1) Combine water, yeast, honey, and olive oil in a large bowl. Use a spoon to mix until foamy (around 10 minutes). Add in 2 1/2 cups of flour and salt while slowly stirring until the dough is mixed and sticky. Form the dough into a ball with your hands and use the remaining 1/2 cup of flour to knead.
2) Coat the ball of dough with olive oil and place back into the bowl. Cover with a towel and place in a warm spot to rise for 1 to 1 1/2 hours.
3) Preheat your oven to 450 degrees F. Lightly coat your cookie sheet with flour or cornmeal.

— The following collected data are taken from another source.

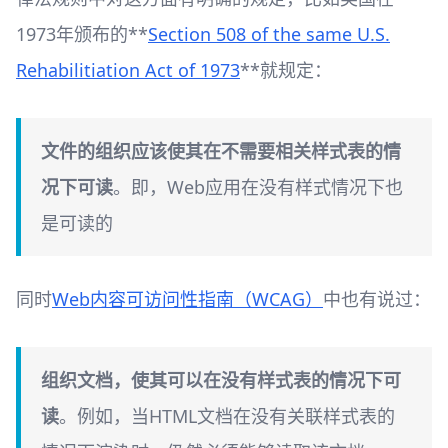
1973年颁布的**
Section 508 of the same U.S.
Rehabilitiation Act of 1973
**就规定：
文件的组织应该使其在不需要相关样式表的情
况下可读
。即，Web应用在没有样式情况下也
是可读的
同时
Web内容可访问性指南（WCAG）
中也有说过：
组织文档，使其可以在没有样式表的情况下可
读
。例如，当HTML文档在没有关联样式表的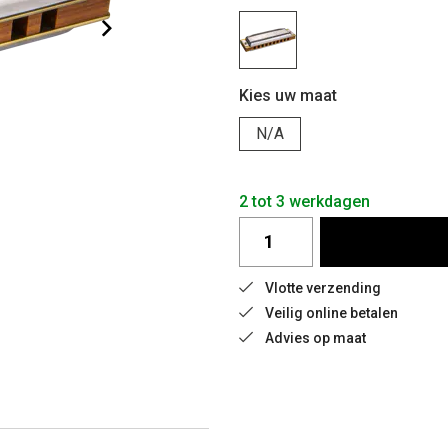
Kies uw maat
N/A
2 tot 3 werkdagen
Vlotte verzending
Veilig online betalen
Advies op maat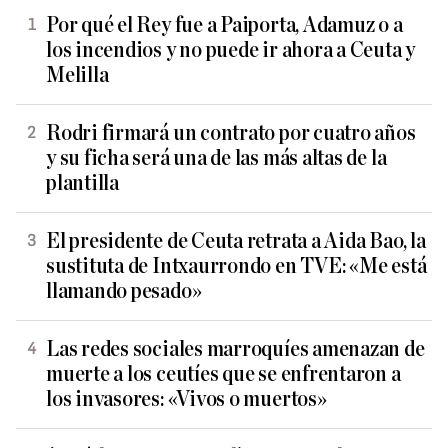
Por qué el Rey fue a Paiporta, Adamuz o a
los incendios y no puede ir ahora a Ceuta y
Melilla
Rodri firmará un contrato por cuatro años
y su ficha será una de las más altas de la
plantilla
El presidente de Ceuta retrata a Aida Bao, la
sustituta de Intxaurrondo en TVE: «Me está
llamando pesado»
Las redes sociales marroquíes amenazan de
muerte a los ceutíes que se enfrentaron a
los invasores: «Vivos o muertos»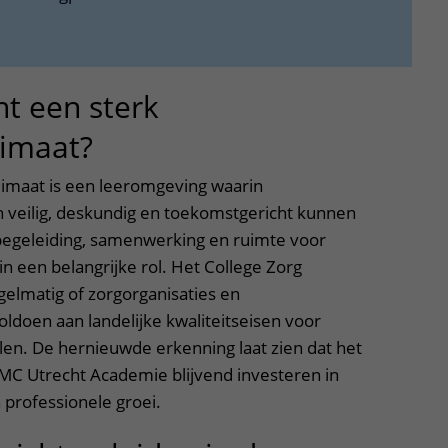
t een sterk
limaat?
limaat is een leeromgeving waarin
h veilig, deskundig en toekomstgericht kunnen
egeleiding, samenwerking en ruimte voor
n een belangrijke rol. Het College Zorg
gelmatig of zorgorganisaties en
oldoen aan landelijke kwaliteitseisen voor
len. De hernieuwde erkenning laat zien dat het
C Utrecht Academie blijvend investeren in
n professionele groei.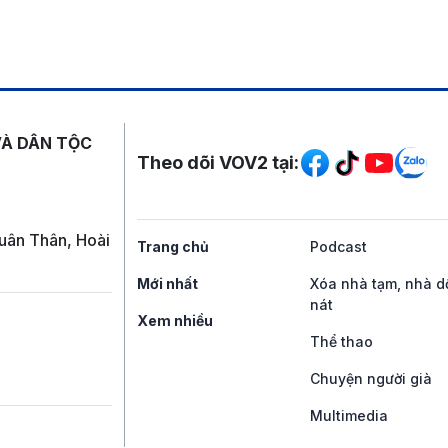
Mạng xã hội
VÀ DÂN TỘC
Theo dõi VOV2 tại:
uân Thân, Hoài
Trang chủ
Podcast
Mới nhất
Xóa nhà tạm, nhà d
nát
Xem nhiều
Thể thao
Chuyện người già
Multimedia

4) Brush the top of your pizza crust lightly with olive oil. Spread the sauce starting at the middle of the pizza and slowly work your way outwards. Stop around the edges where you’d like to have a crispy crust.
5) Add your cheese of choice and then top with pepperoni, sausage, prosciutto, and bacon.

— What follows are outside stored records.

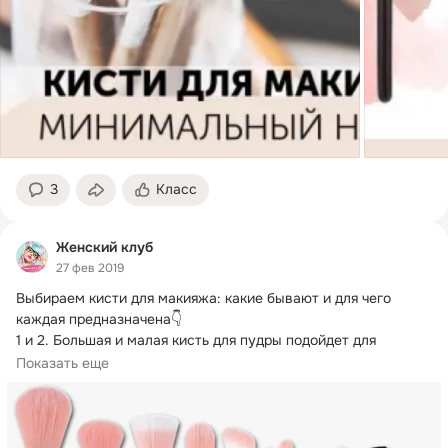
3
Класс
Женский клуб
27 фев 2019
Выбираем кисти для макияжа: какие бывают и для чего 
каждая предназначена👇

1 и 2.
 Большая и малая кисть для пудры подойдет для 
нанесения...
Показать еще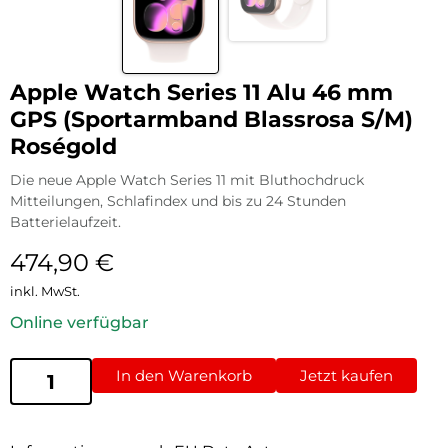
Apple Watch Series 11 Alu 46 mm
GPS (Sportarmband Blassrosa S/M)
Roségold
Die neue Apple Watch Series 11 mit Bluthochdruck
Mitteilungen, Schlafindex und bis zu 24 Stunden
Batterielaufzeit.
474,90
€
inkl. MwSt.
Online verfügbar
In den Warenkorb
Jetzt kaufen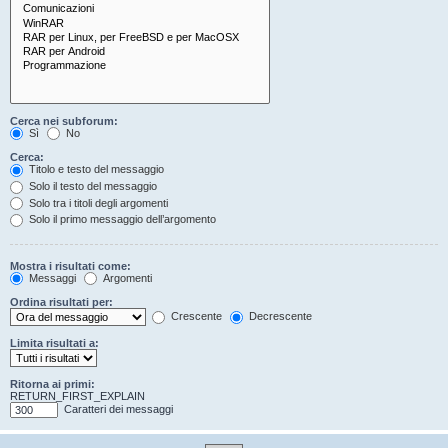
Cerca nei subforum:
Sì
No
Cerca:
Titolo e testo del messaggio
Solo il testo del messaggio
Solo tra i titoli degli argomenti
Solo il primo messaggio dell’argomento
Mostra i risultati come:
Messaggi
Argomenti
Ordina risultati per:
Crescente
Decrescente
Limita risultati a:
Ritorna ai primi:
RETURN_FIRST_EXPLAIN
Caratteri dei messaggi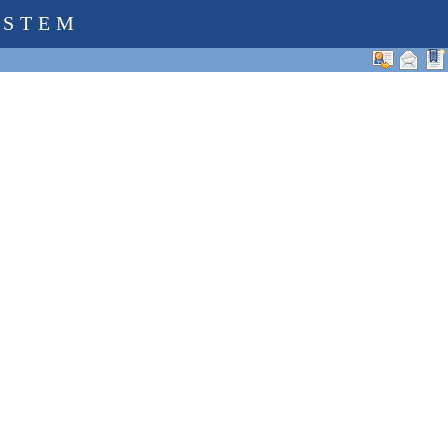
YSTEM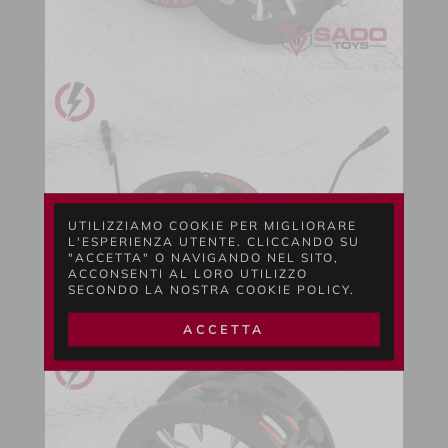
UTILIZZIAMO COOKIE PER MIGLIORARE
L'ESPERIENZA UTENTE. CLICCANDO SU
"ACCETTA" O NAVIGANDO NEL SITO,
ACCONSENTI AL LORO UTILIZZO
SECONDO LA NOSTRA COOKIE POLICY.
Ruick coupling/uncoupling system
ACCETTA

6) Bake for 20-25 minutes, or until the cheese is bubbly and the crust around the edges have turned golden brown. Bon appé***!

Cheese Lover’s

Cheese pizza boasts a classic that has been appreciated throughout time. This recipe combines that nostalgic heart-warming flavor with the best cheeses to top a pie!

Ingredients (1 Pizza):
1. Pre-made crust
2. 1/2 cup part-skim ricotta cheese
3. 2 tablespoons finely grated Parmesan cheese
4. 3/4 cup grated part-skim mozzarella
5. 1/4 cup grated provolone cheese
6. 1 tablespoon extra-virgin olive oil
7. 2 tablespoons fresh thyme (optional)

1) Start with your favorite pre-made pizza crust. You can use pre-baked for faster cook time, or create your own dough from scratch.

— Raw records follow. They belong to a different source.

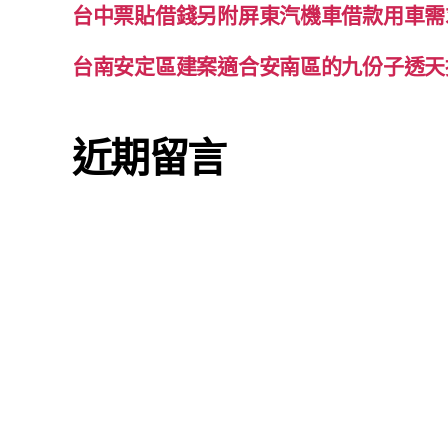
台中票貼借錢另附屏東汽機車借款用車需
台南安定區建案適合安南區的九份子透天
近期留言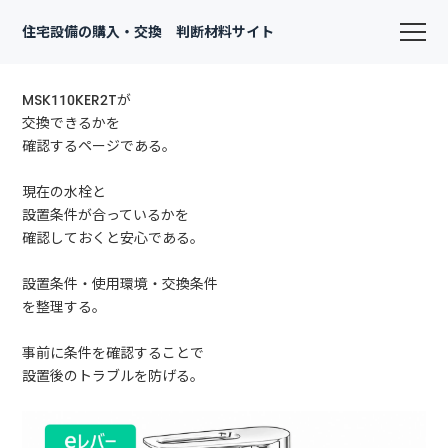
住宅設備の購入・交換 判断材料サイト
MSK110KER2Tが
交換できるかを
確認するページである。
現在の水栓と
設置条件が合っているかを
確認しておくと安心である。
設置条件・使用環境・交換条件
を整理する。
事前に条件を確認することで
設置後のトラブルを防げる。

2) Preheat your oven to 400 degrees F for unbaked crust or 500 degrees F for a pre-baked crust.
3) Start by place dollops of the ricotta cheese in an evenly spaced out fashion over the crust. Sprinkle your Parmesan, mozzarella, and provolone cheese on top. If using thyme leaves, sprinkle evenly over the pizza.
4) Bake for 8 minutes at the previously mentioned temperatures for a pre-baked crust or 20 minutes using the temperature provided for an unbaked crust. Cut into 8 even slices and enjoy.